The dangerous economics of living without homeowners insurance

By Chris Taylor

NEW YORK (Reuters) – Owning a home can feel like a risky business, from paying the mortgage every month to worrying about disasters like fires, floods or tornadoes.

But here’s something even more dangerous: Going without home insurance in the US altogether.

It’s called “going bare,” and 12% of American homeowners report doing just that, according to a study by the Insurance Information Institute (III) and Munich Re. This is up from just 5% in 2015.

In some areas, it’s estimated to be even higher — between 15-20% of Florida homeowners, the highest percentage in the nation, according to III.

This means that if disaster strikes, you’re “self-insured” — a fancy way of saying you’ll need to find the funds to rebuild. Unless you happen to have hundreds of thousands of dollars, this will not be pleasant.

“To think you can recover from a major disaster like a hurricane, tornado or wildfire without homeowner’s insurance is unrealistic for 99% of U.S. homeowners,” says Mark Friedlander, III’s director of communications.

Stripping is still quite uncommon: This is because if you get a mortgage on the property, lenders usually require proof of home insurance.

And yet, some homeowners are choosing to take on this risk. One reason for that is high costs: Average home insurance premiums are now $1,759 a year for $250,000 of home coverage, according to financial information site Bankrate.com. This is 23% more than a year ago.

Second, coverage can be hard to come by, as some insurers aren’t writing new policies or are pulling out of high-risk areas altogether. Ultimately, they face their own rising costs, from severe weather events to increasingly expensive building materials.

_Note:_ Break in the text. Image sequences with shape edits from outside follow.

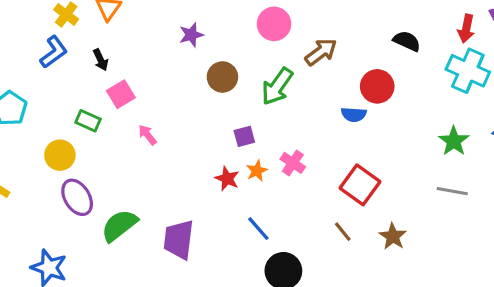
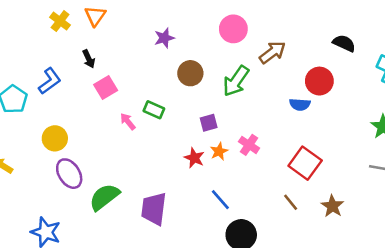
blue L-shape: (54, 52) -> (50, 81), moved
green rectangle: (88, 121) -> (154, 110), moved

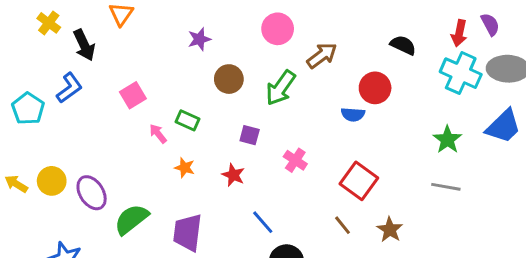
yellow cross: (60, 21) -> (49, 23), moved
black arrow: (89, 59) -> (84, 45), moved, size x1.5
purple square: (209, 123) -> (250, 135), turned 30
yellow circle: (55, 138) -> (52, 181), moved
orange star: (219, 151) -> (185, 168), moved, turned -30

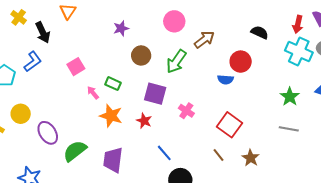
purple square: (250, 135) -> (155, 94), size x1.6
orange star: (185, 168) -> (111, 116), size x1.6
yellow circle: (52, 181) -> (21, 114), moved

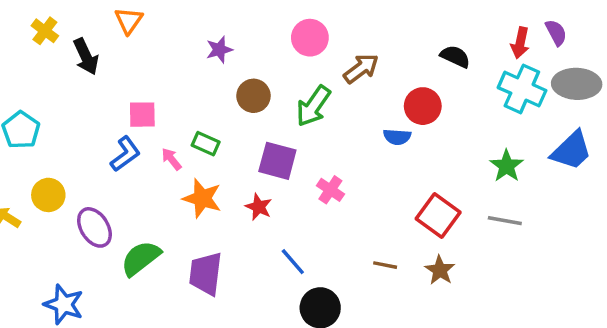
blue L-shape: (33, 62) -> (125, 154), moved
pink square: (76, 67) -> (142, 115), turned 30
red square: (230, 125) -> (438, 215), moved
brown line: (218, 155) -> (385, 265), turned -40

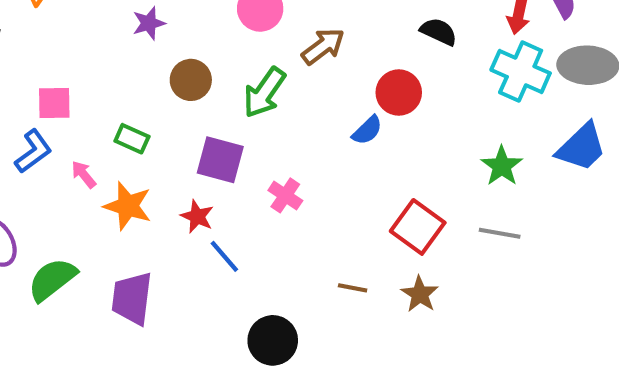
blue semicircle: (397, 137) -> (367, 130), turned -48
pink arrow: (171, 159) -> (84, 174), moved
blue line: (293, 262) -> (224, 256), moved

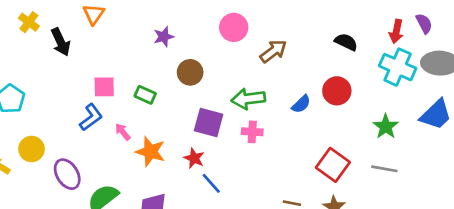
green arrow: (264, 93) -> (248, 99), moved, turned 48
red circle: (399, 93) -> (337, 91), moved
green rectangle: (132, 139) -> (145, 95), moved
pink cross: (285, 195) -> (252, 132), moved, turned -30

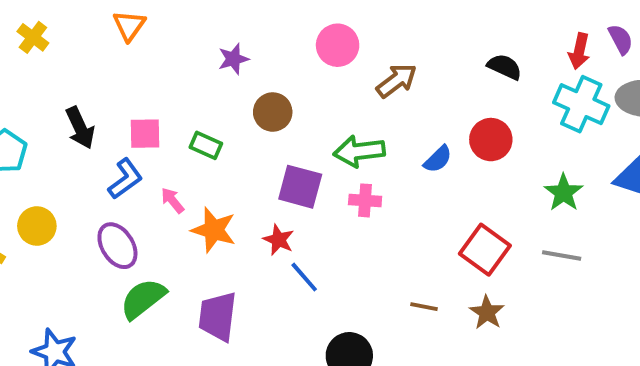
black arrow: (61, 42) -> (80, 128), moved
purple ellipse: (67, 174) -> (117, 246), moved

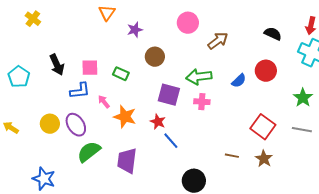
orange triangle: (129, 26) -> (107, 13), moved
blue L-shape: (125, 179) -> (80, 91), turned 30
yellow circle: (37, 226) -> (50, 124), moved

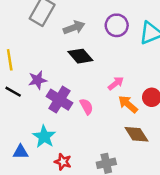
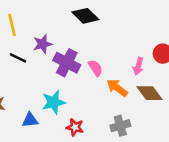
pink arrow: (116, 83) -> (138, 66), moved, turned 147
orange arrow: (128, 104) -> (117, 88), moved
cyan star: (44, 137) -> (54, 102), turned 30

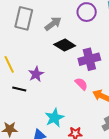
purple cross: (67, 63) -> (89, 59), moved, turned -30

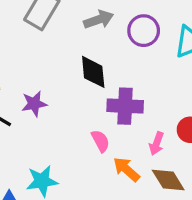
gray arrow: (53, 24) -> (99, 20), moved
black diamond: (65, 45) -> (93, 72), turned 35

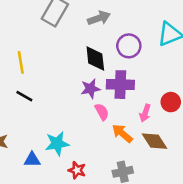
purple circle: (144, 31) -> (129, 46), moved
purple star: (34, 104) -> (90, 89), moved

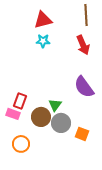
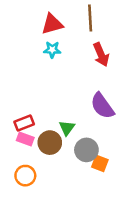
brown line: (86, 15) -> (90, 18), moved
red rectangle: (20, 101) -> (24, 123), turned 49
pink rectangle: (13, 114) -> (25, 139), moved
gray circle: (61, 123) -> (86, 150), moved

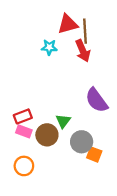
brown line: (90, 18) -> (85, 31), moved
red triangle: (52, 24) -> (68, 24), moved
red arrow: (101, 55) -> (83, 51), moved

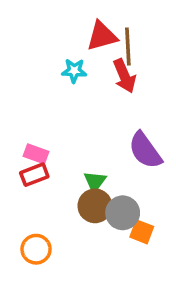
pink rectangle: (24, 131) -> (36, 154), moved
brown circle: (47, 135) -> (95, 206), moved

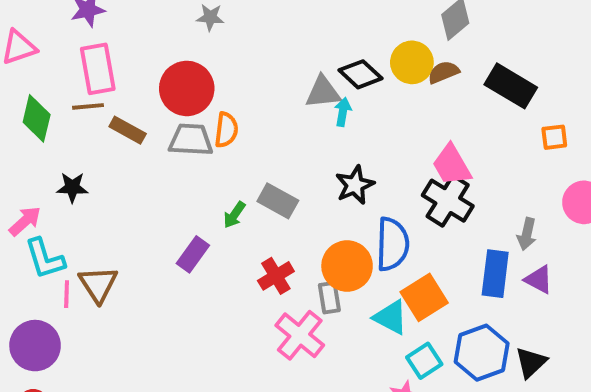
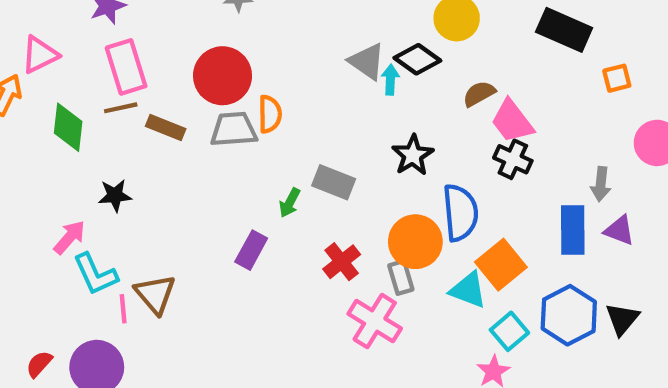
brown semicircle: (444, 72) -> (479, 94), moved
black diamond: (361, 74) -> (417, 59), moved
gray triangle: (323, 92) -> (367, 61), turned 48
black cross: (448, 201) -> (513, 159), size x0.7

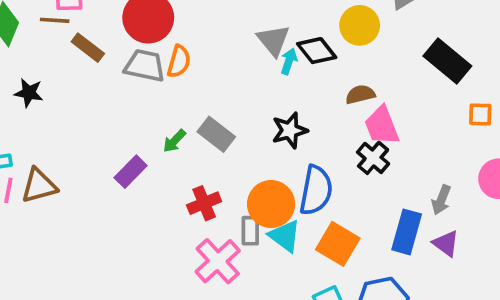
orange square: (501, 265) -> (338, 244), turned -36
cyan triangle: (468, 290) -> (285, 236), moved
brown triangle: (155, 294) -> (39, 186), turned 39

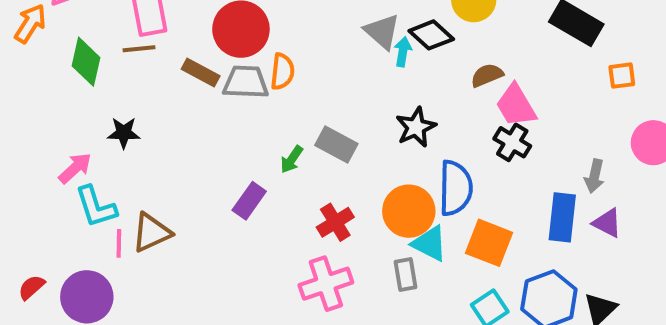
brown rectangle: (88, 48) -> (201, 73), moved
gray rectangle: (250, 231) -> (406, 275), moved
pink cross: (218, 261) -> (326, 284), moved, turned 33

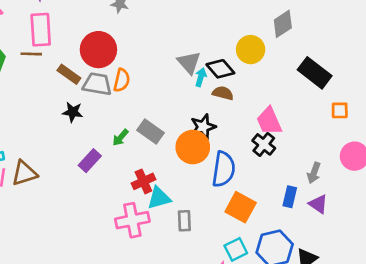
brown semicircle: (487, 75) -> (223, 93), moved, turned 30
black star: (124, 133) -> (73, 112), moved
orange circle: (409, 211) -> (193, 147), moved
blue rectangle: (562, 217) -> (290, 197), size x0.7
cyan triangle: (430, 244) -> (159, 198), moved, turned -50

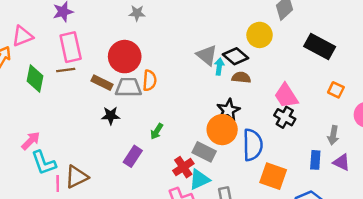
orange square: (340, 110) -> (336, 90), moved, turned 35
gray rectangle: (151, 132) -> (204, 152), moved

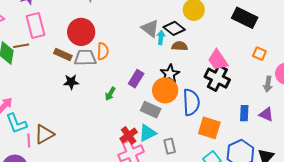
brown line: (66, 70) -> (21, 46), moved
black cross: (285, 117) -> (217, 78), size x1.4
gray arrow: (333, 135) -> (268, 84), moved
purple rectangle: (133, 156) -> (136, 79), moved
red cross: (183, 167) -> (129, 135), moved

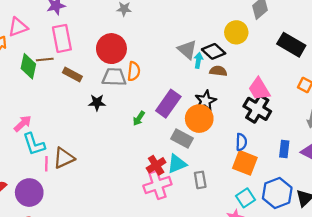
brown rectangle: (63, 54) -> (72, 74), moved
purple rectangle: (136, 79) -> (168, 104), size x1.4
blue semicircle: (191, 102) -> (241, 142), moved, size x0.6

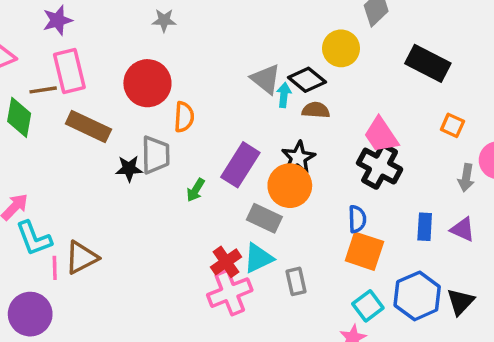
brown line: (45, 60) -> (43, 90), moved
brown rectangle: (72, 74) -> (88, 127), size x1.4
gray trapezoid: (114, 77) -> (156, 155), moved, turned 90

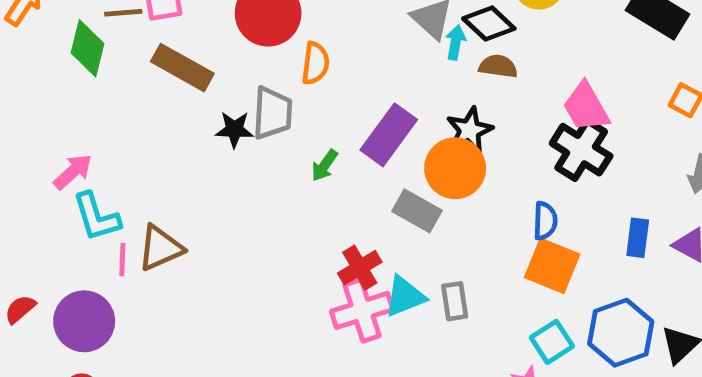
cyan triangle: (258, 258) -> (405, 296), moved

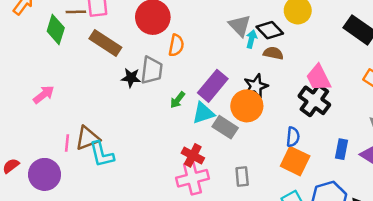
cyan L-shape: (96, 217) -> (102, 154), moved
red cross: (360, 268) -> (193, 155), turned -35
cyan triangle: (405, 296) -> (203, 113), moved

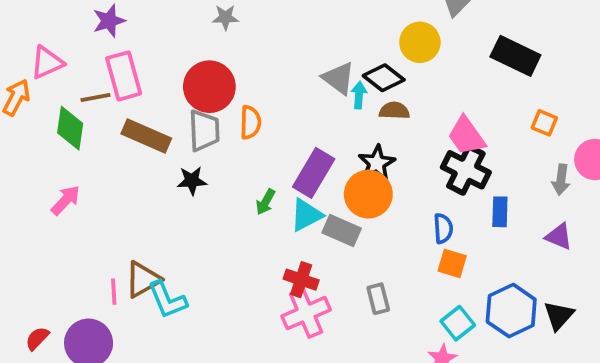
gray trapezoid: (152, 70) -> (204, 131), moved
pink arrow: (44, 95) -> (66, 200), moved
blue rectangle: (341, 149) -> (500, 212), moved
orange square: (295, 161) -> (452, 263), size x0.7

As a result, some homeowners are taking the biggest gamble and going without any coverage at all – which is enough to make their financial planners pull their hair out.

“I live in Florida and there are no good solutions here,” complains Dennis Hunt, a planner in Melbourne, Florida. “I have several different client families who have chosen to drop their home insurance coverage due to rising premiums. I obviously advised against it.”

To avoid such a big game, here are some tips.

SHOP AROUND AND GET DISCOUNTS

Before you quit, put in the work and see what kind of fees you can get. That means diligent comparison shopping – according to Bankrate research, Erie, Auto-Owners and USAA insurers offer some of the lowest rates available.

It also means loading up on any potential discounts you may not realize you’re eligible for.

These include combining with another policy such as motor insurance (generates an average discount of 10%-25% on both policies), being no-claims, loyalty discount (being a long-time customer of your insurer), installing a security system, adding smart home appliances or being a retiree or senior citizen, Friedlander says.

CONSIDERS PERSONAL CIRCUMSTANCES

There’s no one-size-fits-all solution here – and some planners say that in limited and rare cases, self-insurance may be a legitimate option.

“What if the land is worth more than the house?” asks Kevin Dunleavy, a financial planner in Orlando. “What if it’s a rental that’s really a wreck? What if the client has enough investable assets to consider self-insuring? I think there are times when giving up home coverage for much less expensive liability-only coverage makes sense.”

CHANGE THE POLICY

If the punitive premiums are scaring you, there are ways to mitigate the costs. A common method is to increase the discount. This means you’ll have to cover more modest claims out of pocket, but at least you’ll still be covered in the event of a catastrophic loss.

In addition, you can “change your policy type from an HO-3 to an HO-2,” suggests Bankrate insurance analyst Shannon Martin. An HO-2 policy is more basic coverage, where specific risks must be named.

“Both changes can provide significant savings,” says Martin.

If you decide to “go bare”, just understand that the bill may eventually come, and it could be very high indeed.

Just ask financial planner Paul Monax of Littleton, Colorado, whose town was devastated by massive hail storms last summer, damaging roofs up and down his street.

“I have a neighbor who decided to self-insure,” Monax recalls. “They’re replacing their roof out of pocket — for about a decade’s worth of premiums.”